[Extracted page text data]
---

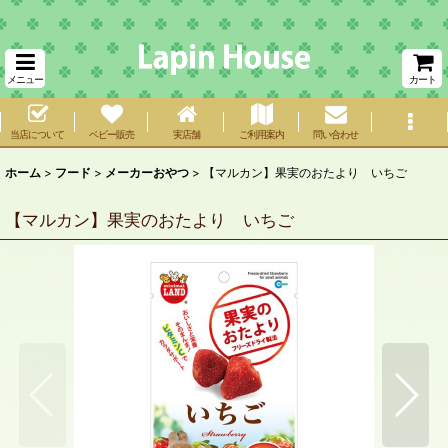
メニュー
カート
当店について
ベビー販売
実店舗
ご利用案内
問い合わせ
ホーム
>
フード
>
メーカーおやつ
>
【マルカン】果実のおたより いちご
【マルカン】果実のおたより いちご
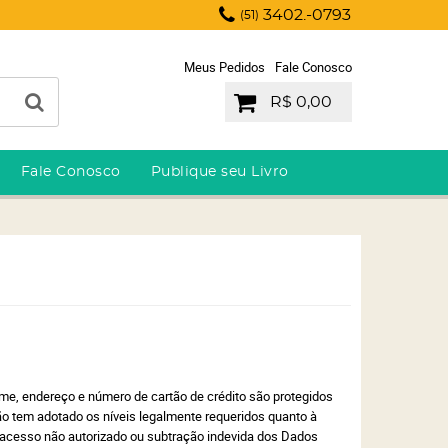
3402.-0793
(51)
Meus Pedidos
Fale Conosco
R$ 0,00
Fale Conosco
Publique seu Livro
me, endereço e número de cartão de crédito são protegidos
ão tem adotado os níveis legalmente requeridos quanto à
, acesso não autorizado ou subtração indevida dos Dados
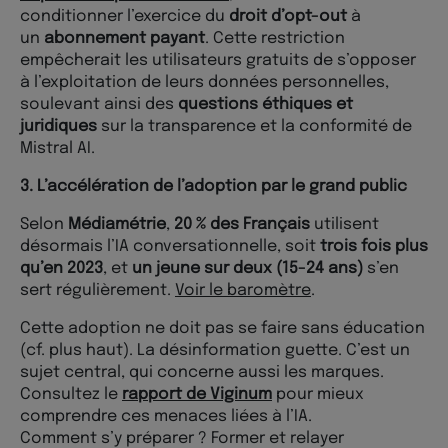
conditionner l’exercice du
droit d’opt-out
à
un
abonnement payant
. Cette restriction
empêcherait les utilisateurs gratuits de s’opposer
à l’exploitation de leurs données personnelles,
soulevant ainsi des
questions éthiques et
juridiques
sur la transparence et la conformité de
Mistral AI.
3. L’accélération de l’adoption par le grand public
Selon
Médiamétrie
,
20 % des Français
utilisent
désormais l’IA conversationnelle, soit
trois fois plus
qu’en 2023
, et
un jeune sur deux (15-24 ans)
s’en
sert régulièrement.
Voir le baromètre
.
Cette adoption ne doit pas se faire sans éducation
(cf. plus haut). La désinformation guette. C’est un
sujet central, qui concerne aussi les marques.
Consultez le
rapport de Viginum
pour mieux
comprendre ces menaces liées à l’IA.
Comment s’y préparer ? Former et relayer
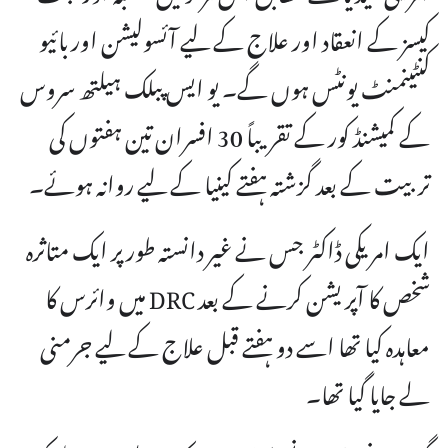
کیسز کے انعقاد اور علاج کے لیے آئسولیشن اور بائیو
کنٹینمنٹ یونٹس ہوں گے۔ یو ایس پبلک ہیلتھ سروس
کے کمیشنڈ کور کے تقریباً 30 افسران تین ہفتوں کی
تربیت کے بعد گزشتہ ہفتے کینیا کے لیے روانہ ہوئے۔
ایک امریکی ڈاکٹر جس نے غیر دانستہ طور پر ایک متاثرہ
شخص کا آپریشن کرنے کے بعد DRC میں وائرس کا
معاہدہ کیا تھا اسے دو ہفتے قبل علاج کے لیے جرمنی
لے جایا گیا تھا۔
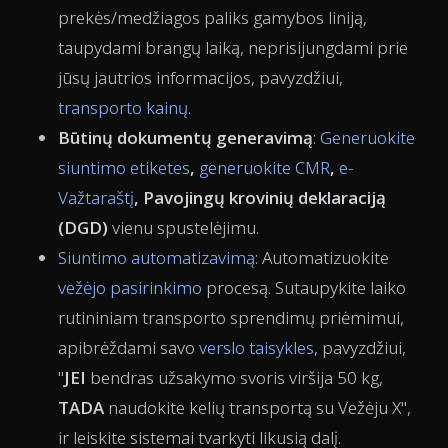
prekės/medžiagos paliks gamybos liniją,
taupydami brangų laiką, neprisijungdami prie
jūsų jautrios informacijos, pavyzdžiui,
transporto kainų
.
Būtinų dokumentų generavimą
:
Generuokite
siuntimo etiketes
,
generuokite CMR
,
e-
Važtaraštį
,
Pavojingų krovinių deklaraciją
(DGD)
vienu spustelėjimu.
Siuntimo automatizavimą
: Automatizuokite
vežėjo pasirinkimo
procesą. Sutaupykite laiko
rutininiam transporto sprendimų priėmimui,
apibrėždami savo
verslo taisykles
, pavyzdžiui,
"
JEI
bendras užsakymo svoris viršija 50 kg,
TADA
naudokite kelių transportą su Vežėju X",
ir leiskite sistemai tvarkyti likusią dalį.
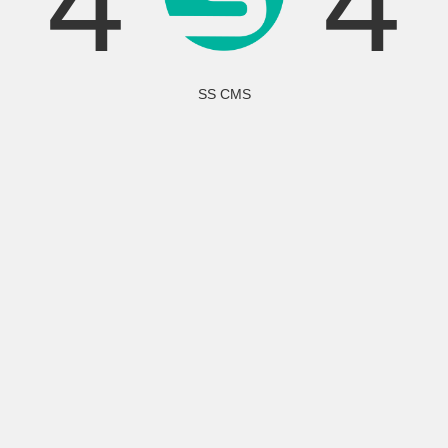
4
4
SS CMS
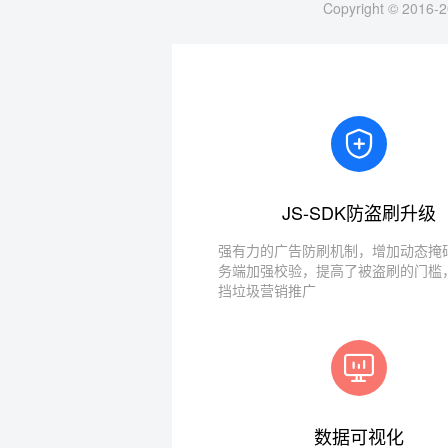
Copyright © 2016-2
JS-SDK防盗刷升级
强有力的广告防刷机制，增加动态掩码
务端加强校验，提高了被盗刷的门槛
挡垃圾营销推广
数据可视化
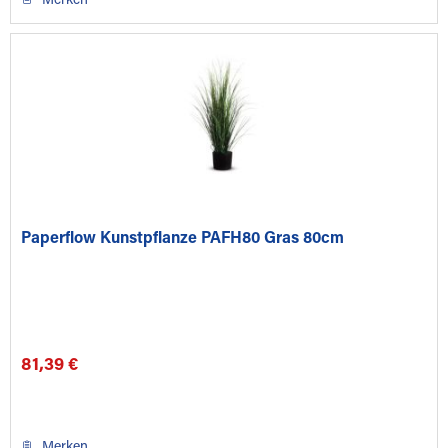
Merken
Paperflow Kunstpflanze PAFH80 Gras 80cm
81,39 €
Merken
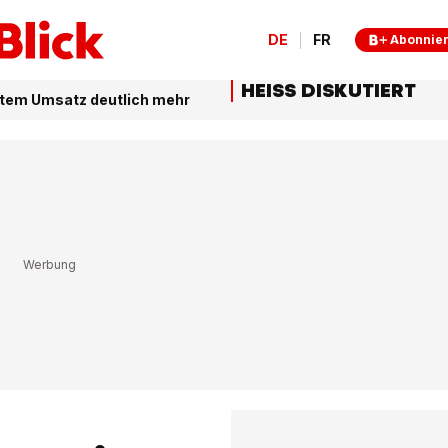
DE
FR
Abonnie
HEISS DISKUTIERT
rtem Umsatz deutlich mehr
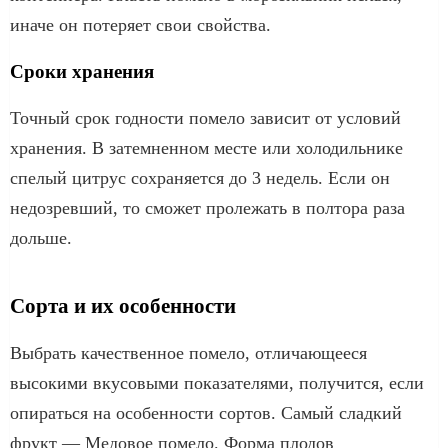
иначе он потеряет свои свойства.
Сроки хранения
Точный срок годности помело зависит от условий
хранения. В затемненном месте или холодильнике
спелый цитрус сохраняется до 3 недель. Если он
недозревший, то сможет пролежать в полтора раза
дольше.
Сорта и их особенности
Выбрать качественное помело, отличающееся
высокими вкусовыми показателями, получится, если
опираться на особенности сортов. Самый сладкий
фрукт — Медовое помело. Форма плодов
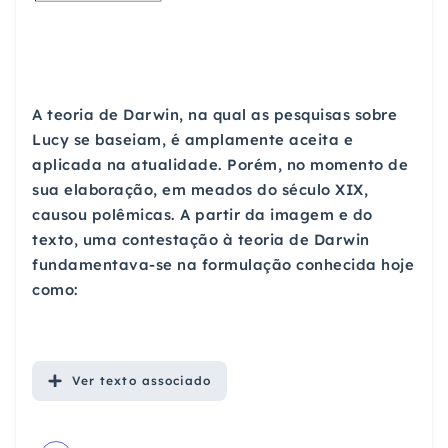
A teoria de Darwin, na qual as pesquisas sobre
Lucy se baseiam, é amplamente aceita e
aplicada na atualidade. Porém, no momento de
sua elaboração, em meados do século XIX,
causou polêmicas. A partir da imagem e do
texto, uma contestação à teoria de Darwin
fundamentava-se na formulação conhecida hoje
como:
Ver
texto associado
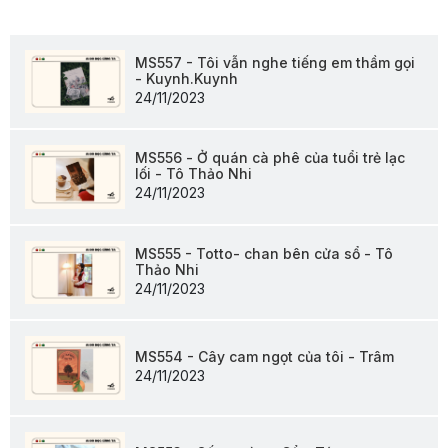
MS557 - Tôi vẫn nghe tiếng em thầm gọi
- Kuynh.Kuynh
24/11/2023
MS556 - Ở quán cà phê của tuổi trẻ lạc
lối - Tô Thảo Nhi
24/11/2023
MS555 - Totto- chan bên cửa sổ - Tô
Thảo Nhi
24/11/2023
MS554 - Cây cam ngọt của tôi - Trâm
24/11/2023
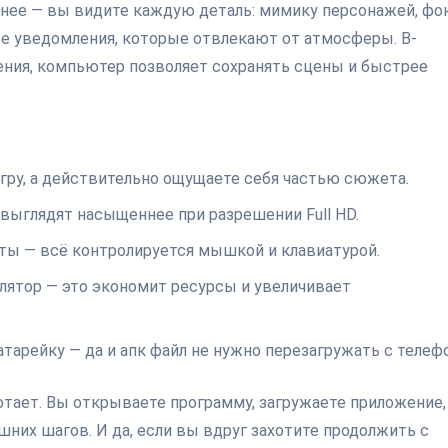
тнее — вы видите каждую деталь: мимику персонажей, фон
е уведомления, которые отвлекают от атмосферы. В-
ения, компьютер позволяет сохранять сцены и быстрее
гру, а действительно ощущаете себя частью сюжета.
выглядят насыщеннее при разрешении Full HD.
сты — всё контролируется мышкой и клавиатурой.
лятор — это экономит ресурсы и увеличивает
тарейку — да и апк файл не нужно перезагружать с телефо
ботает. Вы открываете программу, загружаете приложение,
шних шагов. И да, если вы вдруг захотите продолжить с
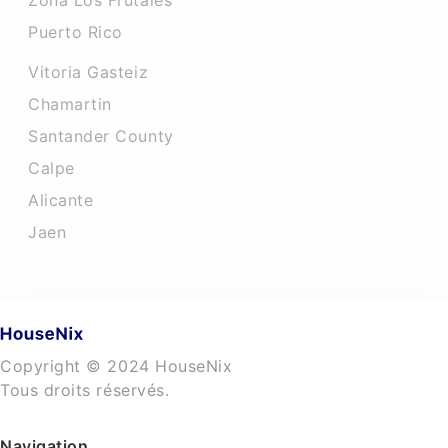
Zona Los Frutales
Puerto Rico
Vitoria Gasteiz
Chamartin
Santander County
Calpe
Alicante
Jaen
Copyright © 2024 HouseNix
Tous droits réservés.
Navigation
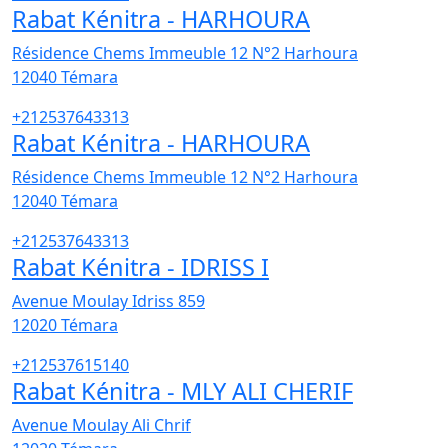
Rabat Kénitra - HARHOURA
Résidence Chems Immeuble 12 N°2 Harhoura
12040
Témara
+212537643313
Rabat Kénitra - HARHOURA
Résidence Chems Immeuble 12 N°2 Harhoura
12040
Témara
+212537643313
Rabat Kénitra - IDRISS I
Avenue Moulay Idriss 859
12020
Témara
+212537615140
Rabat Kénitra - MLY ALI CHERIF
Avenue Moulay Ali Chrif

---

**What you need to do:** Above are the records. Print exactly, and only, the lines from the line with "е уведомления, которые" to the line with "лятор — это экономит ресурсы и увеличивает", both inclusive.

**Result for this task:**
е уведомления, которые отвлекают от атмосферы. В-
ения, компьютер позволяет сохранять сцены и быстрее
гру, а действительно ощущаете себя частью сюжета.
выглядят насыщеннее при разрешении Full HD.
сты — всё контролируется мышкой и клавиатурой.
лятор — это экономит ресурсы и увеличивает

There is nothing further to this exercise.